- **Aim of the task**: Would you reproduce each line below exactly, leaving every picture out?

:::::

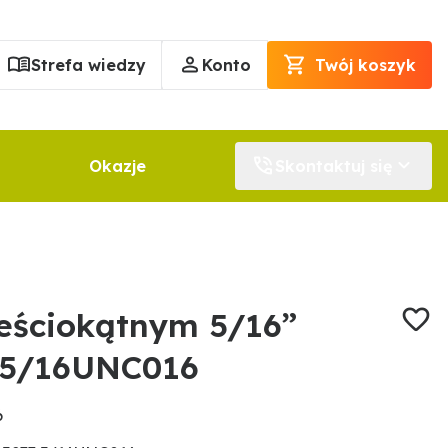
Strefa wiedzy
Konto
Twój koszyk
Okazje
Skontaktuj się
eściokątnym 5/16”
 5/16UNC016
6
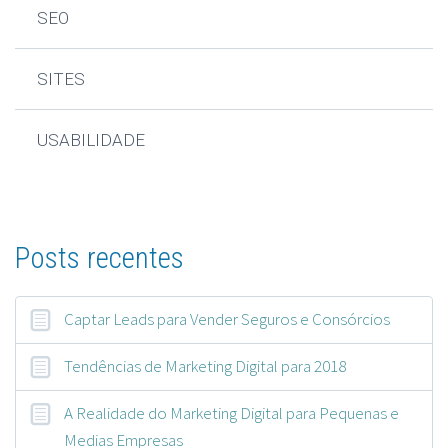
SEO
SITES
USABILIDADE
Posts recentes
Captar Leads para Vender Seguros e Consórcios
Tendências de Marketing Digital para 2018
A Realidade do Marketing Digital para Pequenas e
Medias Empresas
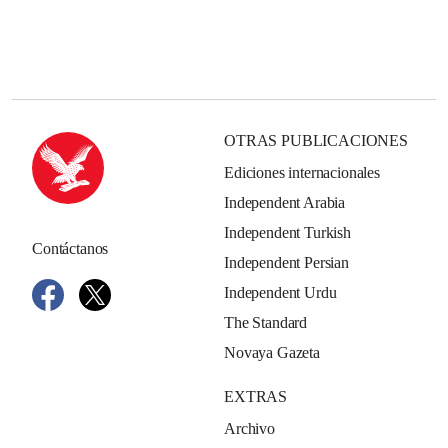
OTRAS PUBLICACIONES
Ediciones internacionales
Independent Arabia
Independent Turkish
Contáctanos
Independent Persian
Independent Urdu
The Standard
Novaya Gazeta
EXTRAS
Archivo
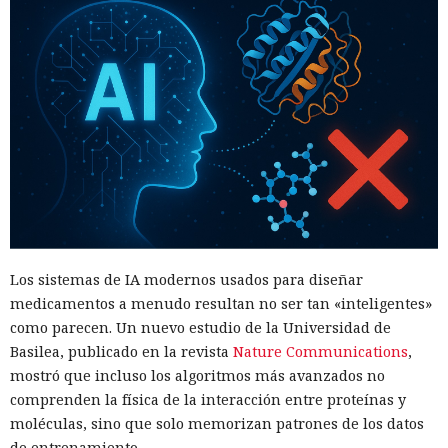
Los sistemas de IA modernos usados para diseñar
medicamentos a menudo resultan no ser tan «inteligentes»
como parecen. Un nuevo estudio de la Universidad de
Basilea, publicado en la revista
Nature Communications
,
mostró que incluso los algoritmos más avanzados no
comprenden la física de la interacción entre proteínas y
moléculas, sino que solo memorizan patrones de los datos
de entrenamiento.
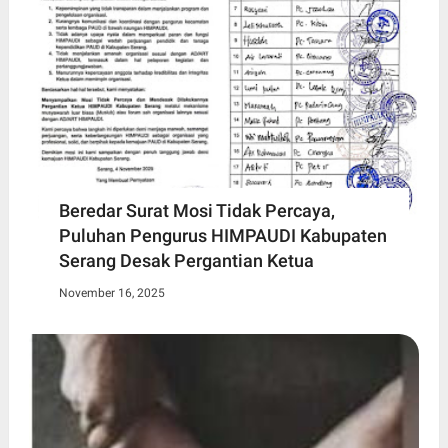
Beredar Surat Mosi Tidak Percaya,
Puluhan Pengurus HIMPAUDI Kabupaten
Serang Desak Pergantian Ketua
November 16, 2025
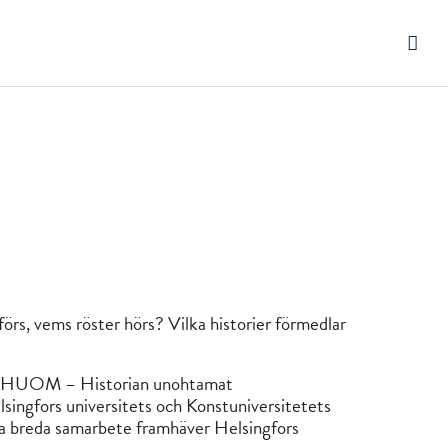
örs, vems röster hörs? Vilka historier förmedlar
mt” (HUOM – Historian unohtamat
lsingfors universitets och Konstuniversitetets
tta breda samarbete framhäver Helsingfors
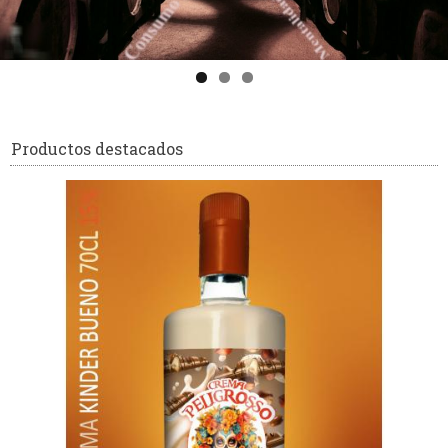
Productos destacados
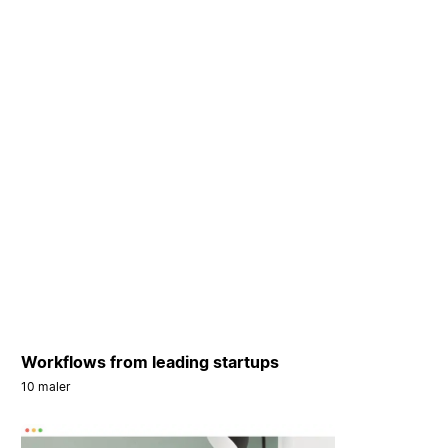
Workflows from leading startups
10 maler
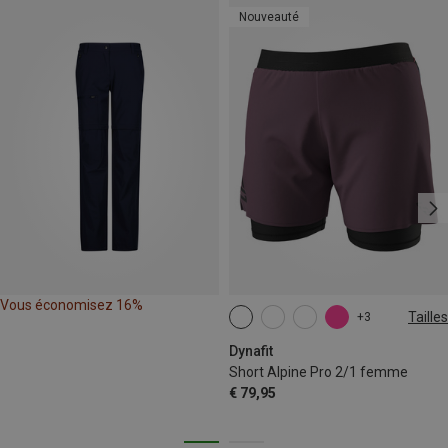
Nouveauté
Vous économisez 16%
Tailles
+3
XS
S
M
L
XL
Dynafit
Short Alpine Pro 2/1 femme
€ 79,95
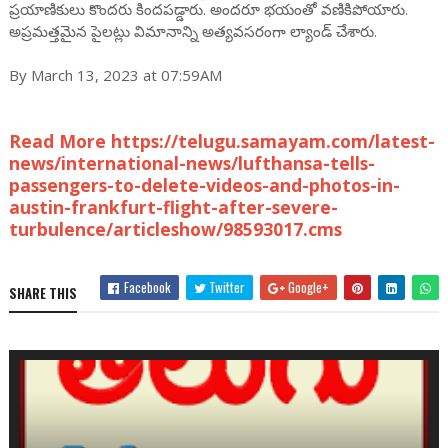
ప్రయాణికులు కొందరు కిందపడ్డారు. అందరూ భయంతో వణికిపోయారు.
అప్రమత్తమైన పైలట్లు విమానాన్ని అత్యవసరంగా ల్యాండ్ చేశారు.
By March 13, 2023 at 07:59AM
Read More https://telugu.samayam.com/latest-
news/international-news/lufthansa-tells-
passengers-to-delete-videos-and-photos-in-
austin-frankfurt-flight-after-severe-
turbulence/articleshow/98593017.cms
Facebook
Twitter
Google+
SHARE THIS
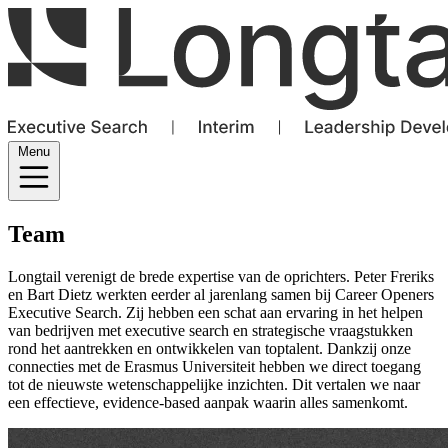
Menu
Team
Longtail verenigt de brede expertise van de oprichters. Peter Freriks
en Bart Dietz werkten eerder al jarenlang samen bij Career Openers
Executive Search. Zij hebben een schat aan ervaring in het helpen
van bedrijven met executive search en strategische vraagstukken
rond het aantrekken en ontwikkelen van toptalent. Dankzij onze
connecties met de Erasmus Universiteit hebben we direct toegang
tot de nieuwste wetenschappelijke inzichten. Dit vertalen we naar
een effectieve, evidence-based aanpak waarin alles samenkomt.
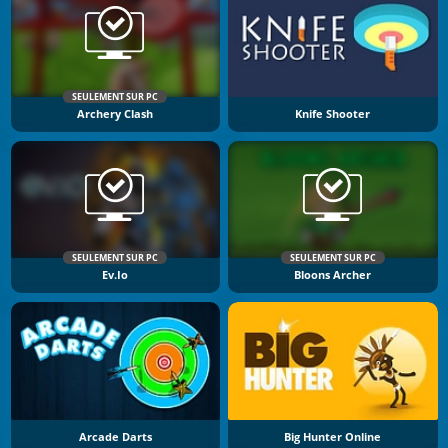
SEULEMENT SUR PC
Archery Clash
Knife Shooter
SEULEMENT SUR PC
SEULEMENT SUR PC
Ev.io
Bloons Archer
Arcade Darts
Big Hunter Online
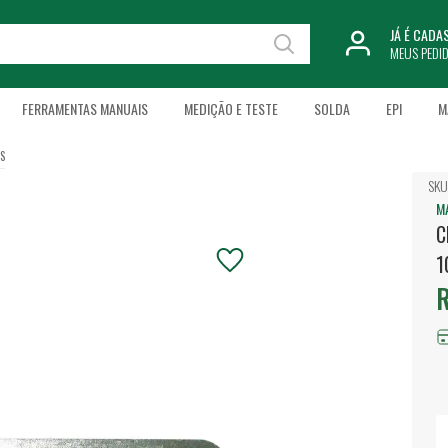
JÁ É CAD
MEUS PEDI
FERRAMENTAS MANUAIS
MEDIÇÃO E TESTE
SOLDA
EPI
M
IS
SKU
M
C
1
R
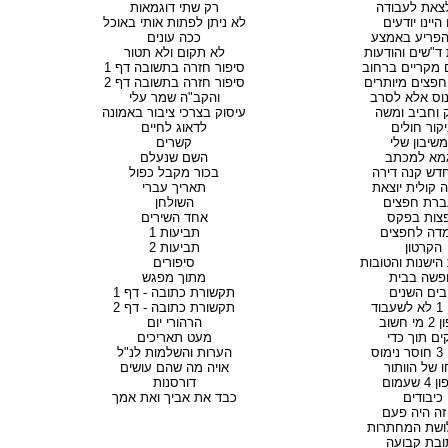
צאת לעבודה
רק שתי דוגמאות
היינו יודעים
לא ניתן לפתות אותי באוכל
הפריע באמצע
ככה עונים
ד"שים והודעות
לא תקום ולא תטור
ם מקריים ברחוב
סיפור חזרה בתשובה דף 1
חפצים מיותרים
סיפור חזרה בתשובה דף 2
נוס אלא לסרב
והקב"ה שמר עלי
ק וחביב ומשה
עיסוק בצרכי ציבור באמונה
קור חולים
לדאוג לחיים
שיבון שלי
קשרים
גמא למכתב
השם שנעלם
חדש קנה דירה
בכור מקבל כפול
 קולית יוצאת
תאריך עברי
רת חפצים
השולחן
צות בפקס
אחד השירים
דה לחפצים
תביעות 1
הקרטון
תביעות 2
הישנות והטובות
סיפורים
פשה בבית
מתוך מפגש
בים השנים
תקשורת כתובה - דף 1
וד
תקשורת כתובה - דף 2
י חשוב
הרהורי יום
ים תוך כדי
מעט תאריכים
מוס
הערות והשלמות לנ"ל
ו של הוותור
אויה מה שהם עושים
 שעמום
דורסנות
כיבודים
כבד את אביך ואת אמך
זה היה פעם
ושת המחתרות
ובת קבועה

:::::

- **Response to the task**:
Strefa wiedzy
Konto
Twój koszyk
Okazje
Skontaktuj się
eściokątnym 5/16”
 5/16UNC016
6
SEO
SITES
USABILIDADE
Posts recentes
Captar Leads para Vender Seguros e Consórcios
Tendências de Marketing Digital para 2018
A Realidade do Marketing Digital para Pequenas e
Medias Empresas
OTRAS PUBLICACIONES
Ediciones internacionales
Independent Arabia
Independent Turkish
Contáctanos
Independent Persian
Independent Urdu
The Standard
Novaya Gazeta
EXTRAS
Archivo
Los sistemas de IA modernos usados para diseñar
medicamentos a menudo resultan no ser tan «inteligentes»
como parecen. Un nuevo estudio de la Universidad de
Basilea, publicado en la revista
Nature Communications
,
mostró que incluso los algoritmos más avanzados no
comprenden la física de la interacción entre proteínas y
moléculas, sino que solo memorizan patrones de los datos
de entrenamiento.
Beredar Surat Mosi Tidak Percaya,
Puluhan Pengurus HIMPAUDI Kabupaten
Serang Desak Pergantian Ketua
November 16, 2025
örs, vems röster hörs? Vilka historier förmedlar
mt” (HUOM – Historian unohtamat
lsingfors universitets och Konstuniversitetets
tta breda samarbete framhäver Helsingfors
Productos destacados
Workflows from leading startups
10 maler
Nouveauté
Vous économisez 16%
Tailles
+3
XS
S
M
L
XL
Dynafit
Short Alpine Pro 2/1 femme
€ 79,95
ప్రయాణికులు కొందరు కిందపడ్డారు. అందరూ భయంతో వణికిపోయారు.
అప్రమత్తమైన పైలట్లు విమానాన్ని అత్యవసరంగా ల్యాండ్ చేశారు.
By March 13, 2023 at 07:59AM
Read More https://telugu.samayam.com/latest-
news/international-news/lufthansa-tells-
passengers-to-delete-videos-and-photos-in-
austin-frankfurt-flight-after-severe-
turbulence/articleshow/98593017.cms
Facebook
Twitter
Google+
SHARE THIS
Menu
Team
Longtail verenigt de brede expertise van de oprichters. Peter Freriks
en Bart Dietz werkten eerder al jarenlang samen bij Career Openers
Executive Search. Zij hebben een schat aan ervaring in het helpen
van bedrijven met executive search en strategische vraagstukken
rond het aantrekken en ontwikkelen van toptalent. Dankzij onze
connecties met de Erasmus Universiteit hebben we direct toegang
tot de nieuwste wetenschappelijke inzichten. Dit vertalen we naar
een effectieve, evidence-based aanpak waarin alles samenkomt.
SEULEMENT SUR PC
Archery Clash
Knife Shooter
SEULEMENT SUR PC
SEULEMENT SUR PC
Ev.io
Bloons Archer
Arcade Darts
Big Hunter Online
JÁ É CAD
MEUS PEDI
FERRAMENTAS MANUAIS
MEDIÇÃO E TESTE
SOLDA
EPI
M
IS
SKU
M
C
1
R
צאת לעבודה
רק שתי דוגמאות
היינו יודעים
לא ניתן לפתות אותי באוכל
הפריע באמצע
ככה עונים
ד"שים והודעות
לא תקום ולא תטור
ם מקריים ברחוב
סיפור חזרה בתשובה דף 1
חפצים מיותרים
סיפור חזרה בתשובה דף 2
נוס אלא לסרב
והקב"ה שמר עלי
ק וחביב ומשה
עיסוק בצרכי ציבור באמונה
קור חולים
לדאוג לחיים
שיבון שלי
קשרים
גמא למכתב
השם שנעלם
חדש קנה דירה
בכור מקבל כפול
 קולית יוצאת
תאריך עברי
רת חפצים
השולחן
צות בפקס
אחד השירים
דה לחפצים
תביעות 1
הקרטון
תביעות 2
הישנות והטובות
סיפורים
פשה בבית
מתוך מפגש
בים השנים
תקשורת כתובה - דף 1
וד
תקשורת כתובה - דף 2
י חשוב
הרהורי יום
ים תוך כדי
מעט תאריכים
מוס
הערות והשלמות לנ"ל
ו של הוותור
אויה מה שהם עושים
 שעמום
דורסנות
כיבודים
כבד את אביך ואת אמך
זה היה פעם
ושת המחתרות
ובת קבועה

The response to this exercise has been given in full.